But Sometimes He Does Appear Like Someone Who Would Carry One /jk) - Tumblr Posts
I bring more
Etho: I like to play this game called nap roulette. I take a nap and don’t set an alarm. Will it be 20 min or 4 hours? Nobody knows. It’s risky and I like it.
Jimmy: Scott, I want a bedtime story! Scott: I’m busy, Jimmy. I’ll tell you one tomorrow. Jimmy: If you don’t tell me a story, I won’t go to bed! Scott: Once upon a time, there was a person named Jimmy, who always wanted things their way. One day, their friends got sick of it and locked them in the basement for the rest of their life. Everyone else lived happily ever after. The end. Jimmy: I don’t like these stories with morals.
Bdubs: Where did you get that tomato soup? Etho: It’s actually a bowl of ketchup I just microwaved.
Skizz: Hey, what have you two been doing? Martyn: we were helping Cleo with their wedding vows and we were kicked out of their house for making it inappropriate. Joel: How is “Nice ass, Bdubs” inappropriate?
BigB, talking to Martyn: They're trying to lure me into a false sense of security! Well, joke’s on them! I’ve never been secure in my life! And I’m not about to start now!
Mumbo: I’m not so sure you’re stakeout material. Scott: I’m a chronic insomniac, I was born for this.
BigB: Ew. What kind of tea is this? Martyn: I boiled gatorade.
Pearl: I keep a picture of all of us in my wallet. Whenever I face difficulties, I take it out and stare at the picture. The Squad: Awwww- Pearl: And I tell myself "If I can deal with these idiots, then I can deal with anything." The Squad: Oh.
Gem: So what do you have planned for the future? Jimmy: Lunch. Gem: No, like long term. Jimmy: Oh...um, dinner?
Cleo: As someone who has a long history of not understanding anything, I feel confident in my ability to continue not knowing what is going on.
Bdubs, singing: I don’t want a lot for Christmas, there is just one thing I need— Joel: A family.

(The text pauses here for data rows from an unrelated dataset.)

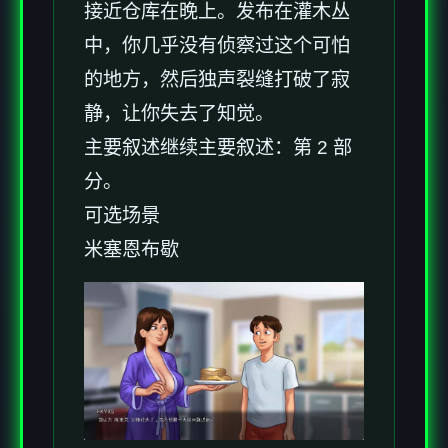
接近仓库在晚上。发布在灌木丛
中，你几乎没有侦察过这个可怕
的地方，然后独声裂缝打破了寂
静，让你失去了知觉。
主要叙述继续主要叙述：第 2 部
分。
可选场景
米塞恩布歇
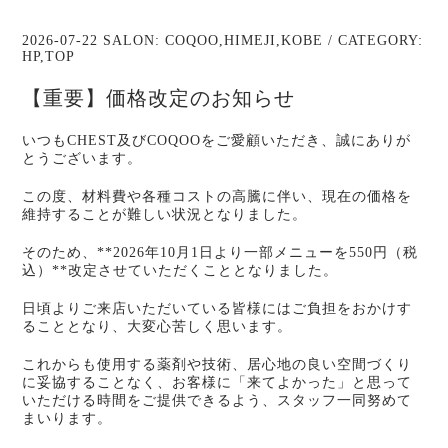
2026-07-22 SALON:
COQOO
,
HIMEJI
,
KOBE
/ CATEGORY:
HP
,
TOP
【重要】価格改定のお知らせ
いつもCHEST及びCOQOOをご愛顧いただき、誠にありが
とうございます。
この度、材料費や各種コストの高騰に伴い、現在の価格を
維持することが難しい状況となりました。
そのため、**2026年10月1日より一部メニューを550円（税
込）**改定させていただくこととなりました。
日頃よりご来店いただいている皆様にはご負担をおかけす
ることとなり、大変心苦しく思います。
これからも使用する薬剤や技術、居心地の良い空間づくり
に妥協することなく、お客様に「来てよかった」と思って
いただける時間をご提供できるよう、スタッフ一同努めて
まいります。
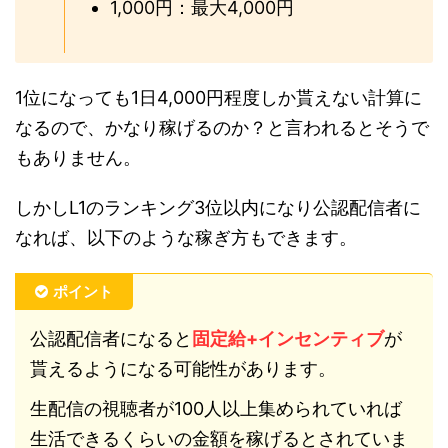
1,000円：最大4,000円
1位になっても1日4,000円程度しか貰えない計算に
なるので、かなり稼げるのか？と言われるとそうで
もありません。
しかしL1のランキング3位以内になり公認配信者に
なれば、以下のような稼ぎ方もできます。
ポイント
公認配信者になると
固定給+インセンティブ
が
貰えるようになる可能性があります。
生配信の視聴者が100人以上集められていれば
生活できるくらいの金額を稼げるとされていま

Pearl: A better love life. Impulse: Mental stability. Jimmy: *clueless* Bagels?
Gem: Are you tall enough to play basketball though? Joel: Are you calling me short? Gem: I'm calling you vertically challenged.
Cleo: Am I in trouble? Skizz: Take a guess. Cleo: No? Skizz: Take another guess.

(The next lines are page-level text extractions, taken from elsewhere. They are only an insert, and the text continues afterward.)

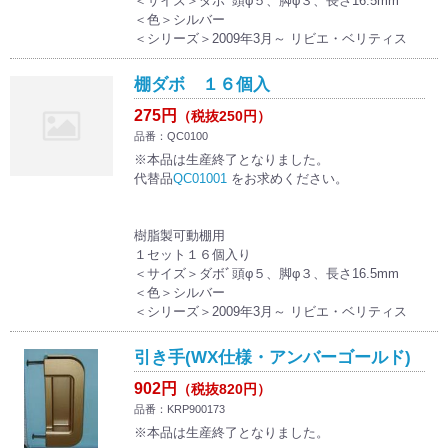
＜サイズ＞ダボﾞ頭φ５、脚φ３、長さ16.5mm
＜色＞シルバー
＜シリーズ＞2009年3月～ リビエ・ベリティス
棚ダボ １６個入
275円
（税抜250円）
品番：QC0100
※本品は生産終了となりました。
代替品
QC01001
をお求めください。
樹脂製可動棚用
１セット１６個入り
＜サイズ＞ダボﾞ頭φ５、脚φ３、長さ16.5mm
＜色＞シルバー
＜シリーズ＞2009年3月～ リビエ・ベリティス
引き手(WX仕様・アンバーゴールド)
902円
（税抜820円）
品番：KRP900173
※本品は生産終了となりました。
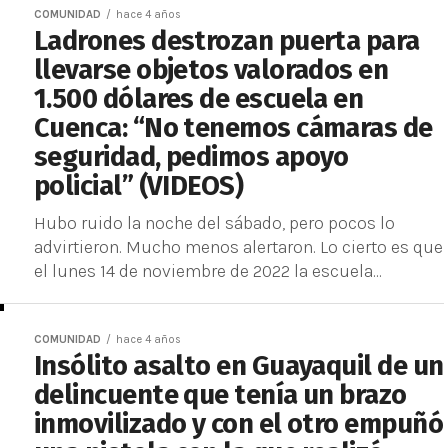
COMUNIDAD
hace 4 años
Ladrones destrozan puerta para
llevarse objetos valorados en
1.500 dólares de escuela en
Cuenca: “No tenemos cámaras de
seguridad, pedimos apoyo
policial” (VIDEOS)
Hubo ruido la noche del sábado, pero pocos lo
advirtieron. Mucho menos alertaron. Lo cierto es que
el lunes 14 de noviembre de 2022 la escuela...
COMUNIDAD
hace 4 años
Insólito asalto en Guayaquil de un
delincuente que tenía un brazo
inmovilizado y con el otro empuñó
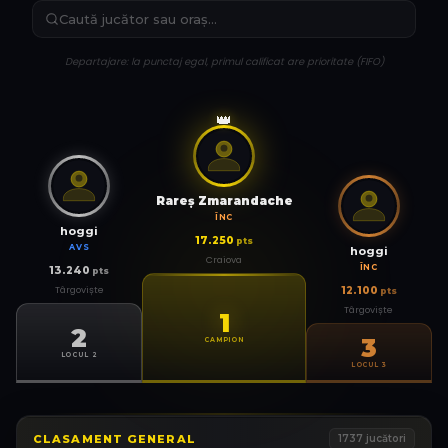
Departajare: la punctaj egal, primul calificat are prioritate (FIFO)
👑
Rareş Zmarandache
ÎNC
hoggi
17.250
pts
AVS
hoggi
Craiova
ÎNC
13.240
pts
Târgoviște
12.100
pts
Târgoviște
1
2
3
CAMPION
LOCUL 2
LOCUL 3
CLASAMENT GENERAL
1737
jucători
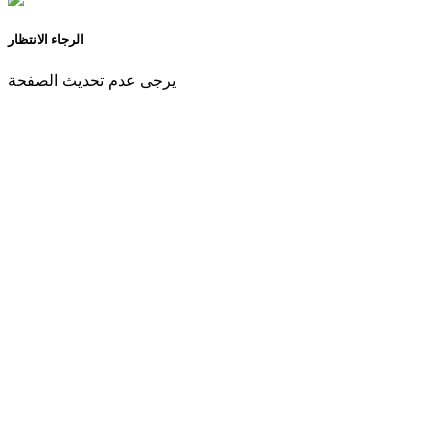
الرجاء الانتظار
يرجى عدم تحديث الصفحة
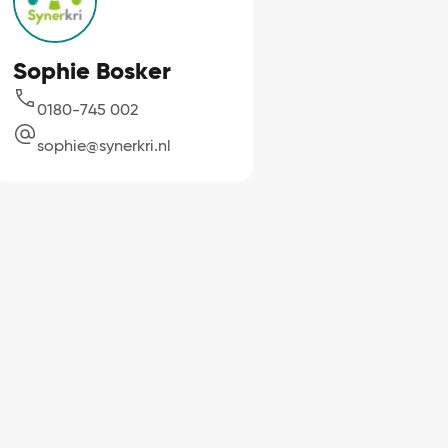
Sophie Bosker
0180-745 002
sophie@synerkri.nl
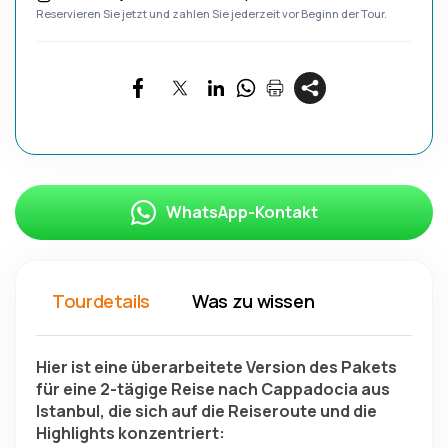
Reservieren Sie jetzt und zahlen Sie jederzeit vor Beginn der Tour.
WhatsApp-Kontakt
Tourdetails
Was zu wissen
Hier ist eine überarbeitete Version des Pakets 
für eine 2-tägige Reise nach Cappadocia aus 
Istanbul, die sich auf die Reiseroute und die 
Highlights konzentriert:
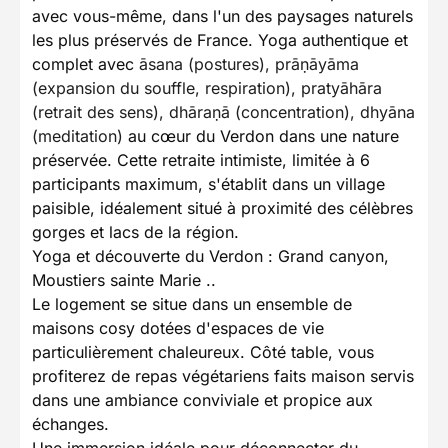
avec vous-même, dans l'un des paysages naturels
les plus préservés de France. Yoga authentique et
complet avec
āsana (postures), prāṇāyāma
(expansion du souffle, respiration), pratyāhāra
(retrait des sens), dhāraṇā (concentration), dhyāna
(meditation)
au cœur du Verdon dans une nature
préservée. Cette retraite intimiste, limitée à 6
participants maximum, s'établit dans un village
paisible, idéalement situé à proximité des célèbres
gorges et lacs de la région.
Yoga et découverte du Verdon : Grand canyon,
Moustiers sainte Marie ..
Le logement se situe dans un ensemble de
maisons cosy dotées d'espaces de vie
particulièrement chaleureux. Côté table, vous
profiterez de repas végétariens faits maison servis
dans une ambiance conviviale et propice aux
échanges.
Une immersion idéale pour déconnecter du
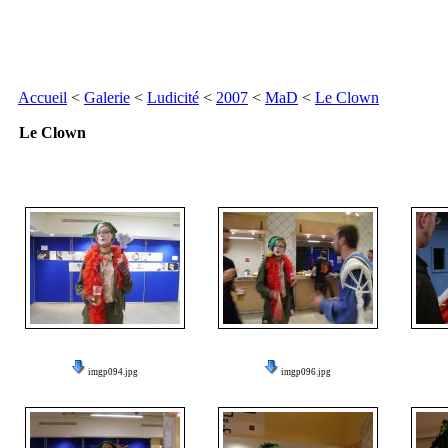
Accueil
<
Galerie
<
Ludicité
<
2007
<
MaD
<
Le Clown
Le Clown
imgp094.jpg
imgp096.jpg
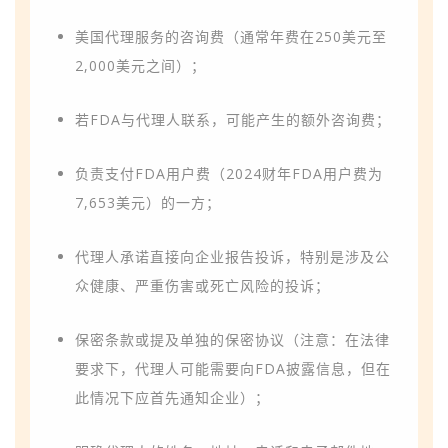
美国代理服务的咨询费（通常年费在250美元至
2,000美元之间）；
若FDA与代理人联系，可能产生的额外咨询费；
负责支付FDA用户费（2024财年FDA用户费为
7,653美元）的一方；
代理人承诺直接向企业报告投诉，特别是涉及公
众健康、严重伤害或死亡风险的投诉；
保密条款或提及单独的保密协议（注意：在法律
要求下，代理人可能需要向FDA披露信息，但在
此情况下应首先通知企业）；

Etho: Sweet dog you got there. Police: Yes, this is our new drug sniffing dog. Etho: Still training huh? Police: What do you mean? Etho: Etho: Never mind.

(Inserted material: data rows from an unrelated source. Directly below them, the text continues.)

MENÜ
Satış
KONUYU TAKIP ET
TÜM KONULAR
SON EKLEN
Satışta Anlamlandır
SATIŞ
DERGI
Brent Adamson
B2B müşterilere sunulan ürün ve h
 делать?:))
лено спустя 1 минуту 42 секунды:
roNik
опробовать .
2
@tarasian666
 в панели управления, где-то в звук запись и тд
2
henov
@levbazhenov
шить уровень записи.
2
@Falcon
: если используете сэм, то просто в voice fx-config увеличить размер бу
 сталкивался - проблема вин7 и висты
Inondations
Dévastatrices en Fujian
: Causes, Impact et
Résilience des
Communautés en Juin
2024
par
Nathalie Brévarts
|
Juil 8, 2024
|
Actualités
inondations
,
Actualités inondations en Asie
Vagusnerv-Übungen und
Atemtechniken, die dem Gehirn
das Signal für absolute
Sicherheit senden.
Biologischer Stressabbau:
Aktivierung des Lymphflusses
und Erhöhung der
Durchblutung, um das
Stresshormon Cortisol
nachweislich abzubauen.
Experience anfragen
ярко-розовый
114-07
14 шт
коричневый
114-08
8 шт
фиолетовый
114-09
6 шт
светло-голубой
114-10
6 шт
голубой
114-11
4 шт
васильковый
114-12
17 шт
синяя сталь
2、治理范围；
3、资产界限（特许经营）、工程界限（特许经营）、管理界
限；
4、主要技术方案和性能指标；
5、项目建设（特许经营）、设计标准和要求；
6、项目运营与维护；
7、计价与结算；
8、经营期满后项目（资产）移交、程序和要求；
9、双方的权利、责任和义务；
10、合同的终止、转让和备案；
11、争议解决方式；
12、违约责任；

Martyn, after asking the squad how to get rust off of a blade: Thank you good people oddly versed in knives.
Martyn: I wanna die. Joel: We all do, you aren't special!
Impulse and Gem texting* Impulse: Come downstairs and talk to me please. I'm lonely. Gem: Isn't Etho there? Impulse: Yes but I like you more.
Grian: When I first got my autism diagnosis, my first thought was “woah… it’s canon” and I think that maybe thoughts like that is why BigB made me get tested.
Pearl: We can’t tell you because you’re not a member of the club. Tango: What club? Scar: The hating Tango club. Tango: …The fuck? I should be the leader of that club!
+ a bonus soup group quote:
Keralis: Between Gem, Pearl and Impulse, there are three braincells. Keralis: And Impulse has all three of them.